Nach Tod eines Dreijährigen in der Rems Zaun am Spielplatz in Schwäbisch Gmünd wird erneuert

Von red/dpa/lsw 

Der Zaun zwischen der Rems und einem Spielplatz soll nach dem Tod eines Dreijährigen in Schwäbisch Gmünd erneuert werden. Zudem wird der Spielplatz nicht mehr von Kindergärten aus der Stadt besucht.

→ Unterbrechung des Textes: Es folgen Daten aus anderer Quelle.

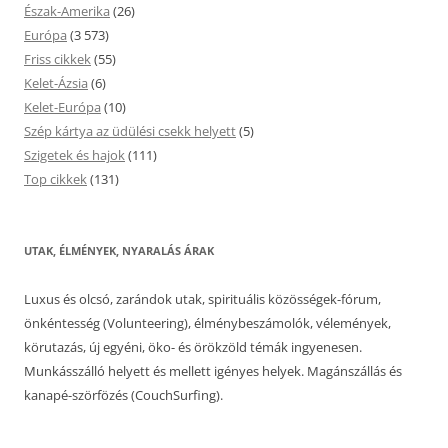
Észak-Amerika
(26)
Európa
(3 573)
Friss cikkek
(55)
Kelet-Ázsia
(6)
Kelet-Európa
(10)
Szép kártya az üdülési csekk helyett
(5)
Szigetek és hajok
(111)
Top cikkek
(131)
UTAK, ÉLMÉNYEK, NYARALÁS ÁRAK
Luxus és olcsó, zarándok utak, spirituális közösségek-fórum,
önkéntesség (Volunteering), élménybeszámolók, vélemények,
körutazás, új egyéni, öko- és örökzöld témák ingyenesen.
Munkásszálló helyett és mellett igényes helyek. Magánszállás és
kanapé-szörfözés (CouchSurfing).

Nach dem Unglück  in Schwäbisch Gmünd soll  der Zaun des Spielplatzes erneuert werden. Foto: dpa/Christoph Schmidt
Nach dem Unglück in Schwäbisch Gmünd soll der Zaun des Spielplatzes erneuert werden. Foto: dpa/Christoph Schmidt

Schwäbisch Gmünd - Nach dem Tod eines Dreijährigen in der Rems in Schwäbisch Gmünd wird ein Zaun zwischen dem Fluss und einem Spielplatz am Ufer erneuert. Bislang steht dort nur ein hüfthohes und durchlässiges Holzgerüst zur Abgrenzung. Außerdem werde der Spielplatz nicht mehr von Kindergärten aus der Stadt aufgesucht, sagte Stadtsprecher Markus Herrmann am Mittwoch auf Anfrage.

Der kleine Junge hatte sich am vergangenen Montag nach bisherigen Ermittlungen von seiner Kindergartengruppe auf dem Spielplatz entfernt und war unbemerkt in Richtung Ufer gelaufen. Seinen leblosen Körper fanden Betreuerinnen kurze Zeit später im Wasser. Der Dreijährige starb im Krankenhaus. Er sei vermutlich ertrunken, hatte die Polizei mitgeteilt. Sie machte am Mittwoch keine Angaben zum Ergebnis der Obduktion.

Stadt wartet Ermittlungen ab

Die Stadt werde die Ermittlungen abwarten und dann Konsequenzen ziehen, sagte Herrmann. „Allerdings ist bereits klar, dass kein Baustein des Betreuungskonzepts in Schwäbisch Gmünd von uns unkontrolliert bleiben wird.“ Ein Weiter-So sei sicher nicht mehr möglich, hatte der Erste Bürgermeister der Stadt, Joachim Bläse, bereits am Dienstagabend nach weiteren Gesprächen mit den Betreuerinnen und den Eltern angekündigt.

Auf dem Spielplatz waren zum Unglückszeitpunkt 19 Kindergartenkinder und drei Aufsichtspersonen. Die städtischen Betreuerinnen im betroffenen Kindergarten und auch in anderen Tagesstätten seien nun sehr verunsichert, sagte Herrmann. „Auch haben die Eltern Vertrauen verloren zur Stadt als Kindergartenträger.“ Dieses Vertrauen gelte es „in den kommenden Monaten und sicher auch Jahren wieder aufzubauen“.